Some parts of the interface, notably “Calling the union() once to add/replace N keys” and .mutating(), feel like optimizations.

However, FrozenMapCopy get/set is still O(log N) which means it’s not strictly optimal, even “when the frozenmap in question contains thousands of key/value pairs and there’s a need to update many of them” => when doing sufficiently heavy processing, it’s asymptotically possible for conversion to dict and back to beat FrozenMapCopy (?)

  • Is mutating a FrozenMapCopy M times m[k] = v any faster than doing m = m.including(k, v) M times? Please clarify this in the PEP.
  • Please document the complexity of constructing from a large mapping. Is it O(N ¡ log N) or better?

However, as the PEP says, the log(N) is nearly constant in practice, and the exact performance misses the point of immutable data structures.
The point is convenience/elegance and safety, with good enough performance. (Of all operations, including copy. Under this view, it’s actually dict and list that are weird, they’re optimized for fast access/mutation at expense of copy taking prohibitive O(N), which warped coding style so deeply that we imperative programmers no longer notice it :stuck_out_tongue_winking_eye:).

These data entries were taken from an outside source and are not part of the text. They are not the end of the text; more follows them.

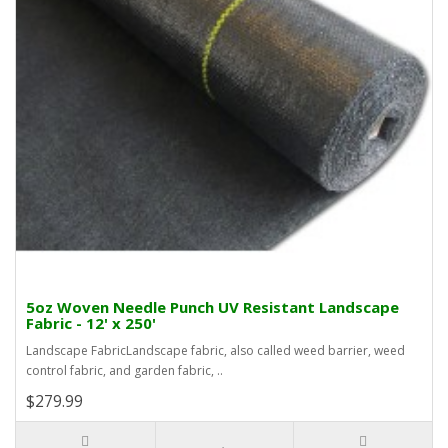
5oz Woven Needle Punch UV Resistant Landscape
Fabric - 12' x 250'
Landscape FabricLandscape fabric, also called weed barrier, weed
control fabric, and garden fabric, ..
$279.99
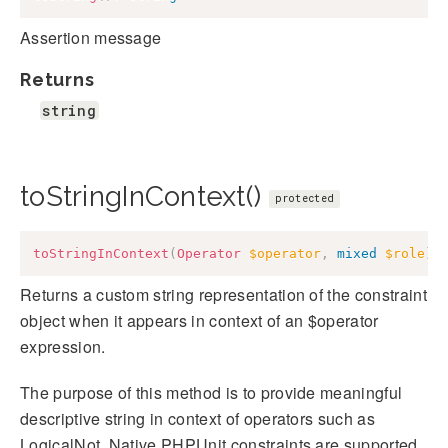
Assertion message
Returns
string
toStringInContext()
protected
toStringInContext
(
Operator
$operator
,
mixed
$role
)
:
Returns a custom string representation of the constraint
object when it appears in context of an $operator
expression.
The purpose of this method is to provide meaningful
descriptive string in context of operators such as
LogicalNot. Native PHPUnit constraints are supported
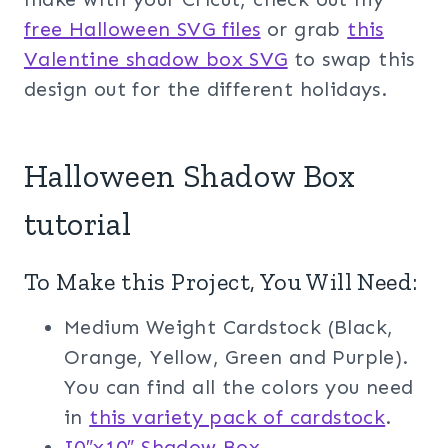
free Halloween SVG files
or grab
this
Valentine shadow box SVG
to swap this
design out for the different holidays.
Halloween Shadow Box
tutorial
To Make this Project, You Will Need:
Medium Weight Cardstock (Black,
Orange, Yellow, Green and Purple).
You can find all the colors you need
in
this variety pack of cardstock
.
I0″x10″ Shadow Box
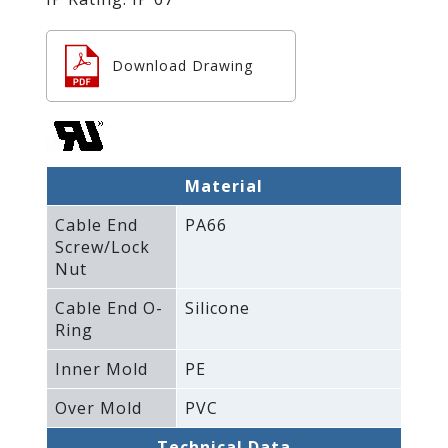
Download Drawing
Material
Cable End
PA66
Screw/Lock
Nut
Cable End O-
Silicone
Ring
Inner Mold
PE
Over Mold
PVC
Technical Data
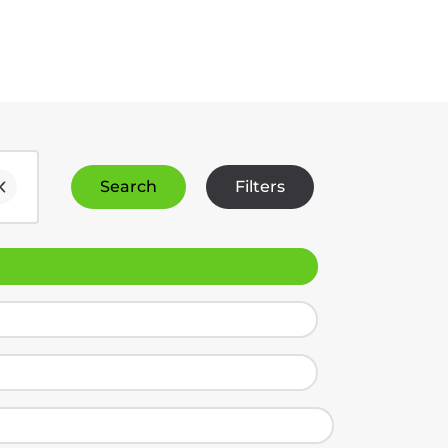
Search
Filters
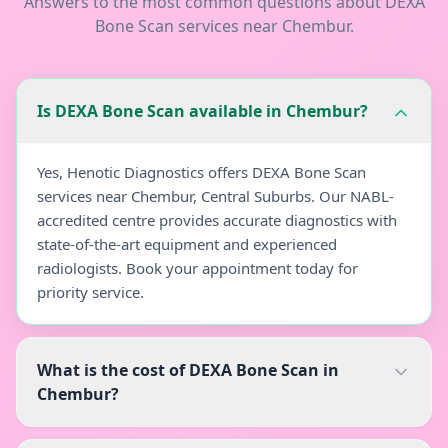
Answers to the most common questions about
DEXA
Bone Scan
services near
Chembur
.
Is DEXA Bone Scan available in Chembur?
Yes, Henotic Diagnostics offers DEXA Bone Scan
services near Chembur, Central Suburbs. Our NABL-
accredited centre provides accurate diagnostics with
state-of-the-art equipment and experienced
radiologists. Book your appointment today for
priority service.
What is the cost of DEXA Bone Scan in
Chembur?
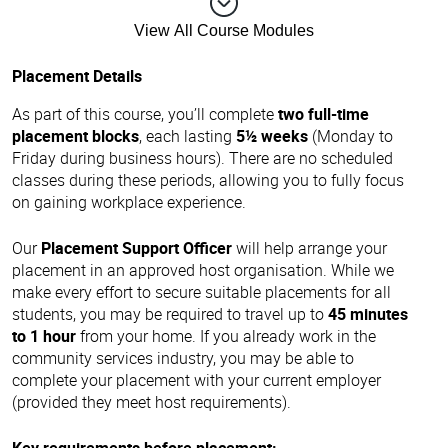
View All Course Modules
Placement Details
As part of this course, you’ll complete
two full-time
placement blocks
, each lasting
5½ weeks
(Monday to
Friday during business hours). There are no scheduled
classes during these periods, allowing you to fully focus
on gaining workplace experience.
Our
Placement Support Officer
will help arrange your
placement in an approved host organisation. While we
make every effort to secure suitable placements for all
students, you may be required to travel up to
45 minutes
to 1 hour
from your home. If you already work in the
community services industry, you may be able to
complete your placement with your current employer
(provided they meet host requirements).
Key requirements before placement:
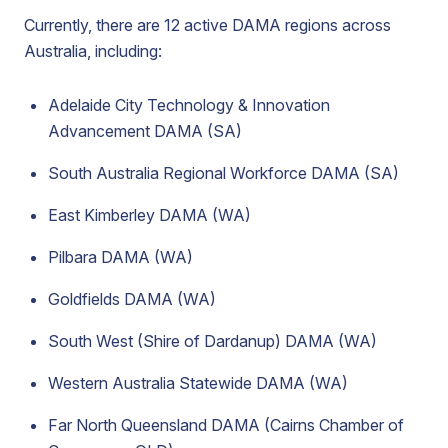
Currently, there are 12 active DAMA regions across
Australia, including:
Adelaide City Technology & Innovation
Advancement DAMA (SA)
South Australia Regional Workforce DAMA (SA)
East Kimberley DAMA (WA)
Pilbara DAMA (WA)
Goldfields DAMA (WA)
South West (Shire of Dardanup) DAMA (WA)
Western Australia Statewide DAMA (WA)
Far North Queensland DAMA (Cairns Chamber of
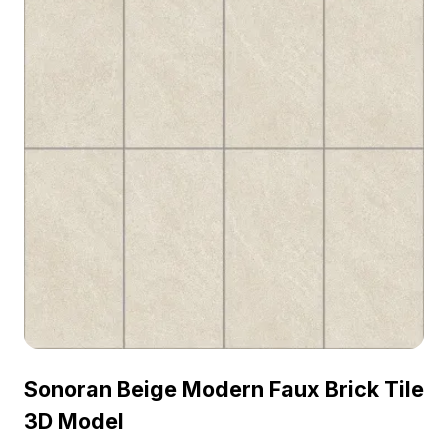
Sonoran Beige Modern Faux Brick Tile
3D Model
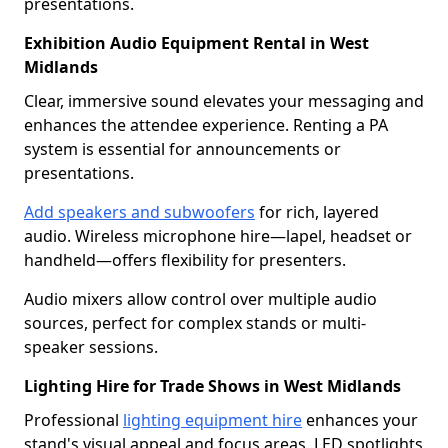
presentations.
Exhibition Audio Equipment Rental in West
Midlands
Clear, immersive sound elevates your messaging and
enhances the attendee experience. Renting a PA
system is essential for announcements or
presentations.
Add speakers and subwoofers
for rich, layered
audio. Wireless microphone hire—lapel, headset or
handheld—offers flexibility for presenters.
Audio mixers allow control over multiple audio
sources, perfect for complex stands or multi-
speaker sessions.
Lighting Hire for Trade Shows in West Midlands
Professional
lighting equipment hire
enhances your
stand's visual appeal and focus areas. LED spotlights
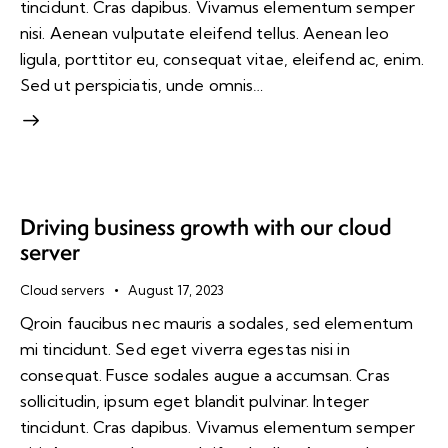
tincidunt. Cras dapibus. Vivamus elementum semper
nisi. Aenean vulputate eleifend tellus. Aenean leo
ligula, porttitor eu, consequat vitae, eleifend ac, enim.
Sed ut perspiciatis, unde omnis…
Driving business growth with our cloud
server
Cloud servers
August 17, 2023
Qroin faucibus nec mauris a sodales, sed elementum
mi tincidunt. Sed eget viverra egestas nisi in
consequat. Fusce sodales augue a accumsan. Cras
sollicitudin, ipsum eget blandit pulvinar. Integer
tincidunt. Cras dapibus. Vivamus elementum semper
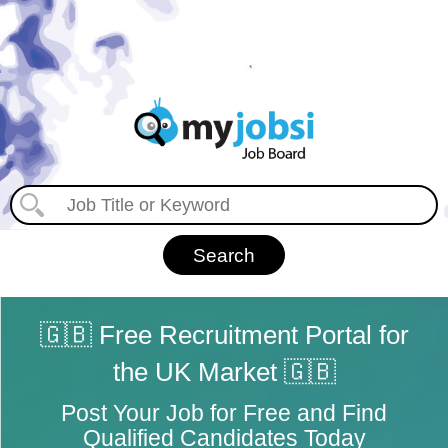
🇬🇧 Free Recruitment Portal for
the UK Market 🇬🇧
Post Your Job for Free and Find
Qualified Candidates Today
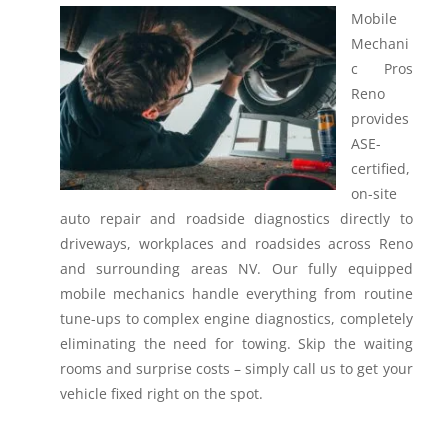
Mobile
Mechani
c Pros
Reno
provides
ASE-
certified,
on-site
auto repair and roadside diagnostics directly to
driveways, workplaces and roadsides across Reno
and surrounding areas NV.
Our fully equipped
mobile mechanics handle everything from routine
tune-ups to complex engine diagnostics, completely
eliminating the need for towing. Skip the waiting
rooms and surprise costs – simply call us to get your
vehicle fixed right on the spot.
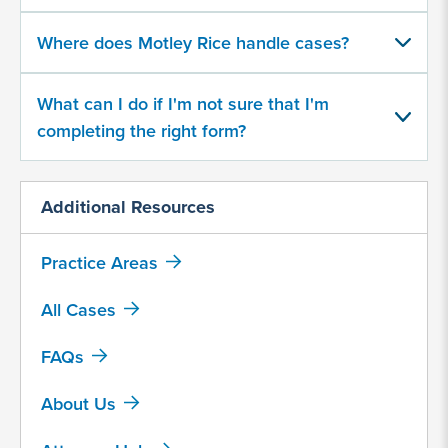
500
character
Where does Motley Rice handle cases?
limit
What can I do if I'm not sure that I'm
completing the right form?
Additional Resources
By
submitting
Practice Areas
this
form,
All Cases
I
agree
FAQs
that
Motley
About Us
Rice
LLC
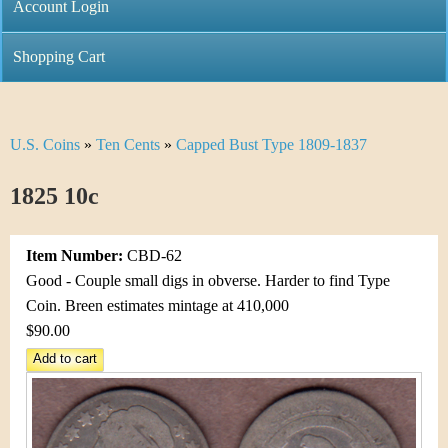
C
Account Login
n
h
m
Shopping Cart
r
e
i
n
U.S. Coins
»
Ten Cents
»
Capped Bust Type 1809-1837
Y
s
u
o
1825 10c
t
u
i
Item Number:
CBD-62
a
C
Good - Couple small digs in obverse. Harder to find Type
r
Coin. Breen estimates mintage at 410,000
o
$90.00
e
i
h
n
e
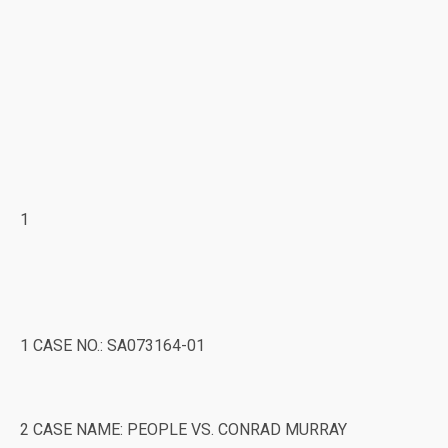
1
1 CASE NO.: SA073164-01
2 CASE NAME: PEOPLE VS. CONRAD MURRAY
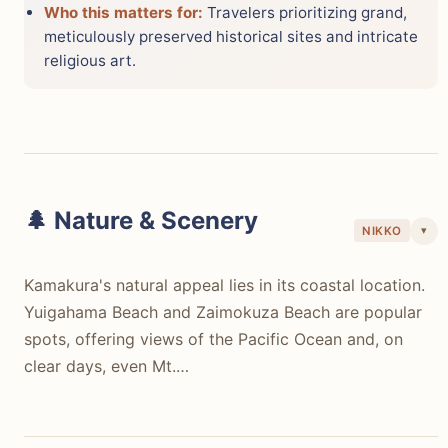
Who this matters for:
Travelers prioritizing grand,
meticulously preserved historical sites and intricate
religious art.
🌲 Nature & Scenery
▾
NIKKO
Kamakura's natural appeal lies in its coastal location.
Yuigahama Beach and Zaimokuza Beach are popular
spots, offering views of the Pacific Ocean and, on
clear days, even Mt.…
Kamakura's natural appeal lies in its coastal location.
Yuigahama Beach and Zaimokuza Beach are popular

The point of .mutating() is nicely exposing the duality between immutable and mutable coding style, while sharing the same good-enough persistent representation underneath.

Memory is more compelling than speed

This is actually an aspect of performance that easily beats dict — with many snapshots much of the memory can be shared (similar to how Git stores many commits densely) :+1:

  • Can you add some benchmark showing memory usage, with sharing?
    Ideally compare it also to a deep chain of ChainMap, which is current “poor man’s persistent map”.

Could dict benefit from .including(k, v), .excluding(k) methods?

Part of the gain in this PEP is introducing easy “copy with changes” methods that were so far lacking on dict! Maybe those are worth adding?

For comparison, Ruby hashes are very similar to Python dicts but expose a rich set of non-mutating methods like h.merge(k1 => v1, k2 => v2), h.slice(k1, k2), h.select { ... }, h.reject { ... } etc.
(most of which have in-place mutating versions .merge!, .reject! etc.)
Code like options = options.merge(k => v) is extremely common in Ruby to avoid mutating your arguments.

[Strawman: Python collections did historically shy away from exposing operations they can’t implement efficiently. But most collections do expose some expensive but handy operations: lst[100:200] and [1] + lst + [2] for lists; dict(d, k1=v1, k2=v2) or dict(d1, **d2) for merging dict as long as keys are strings; most set operations — and all these are widely used. Also dict.keys() / .values() / .items() were expensive in python 2 and nobody cared.]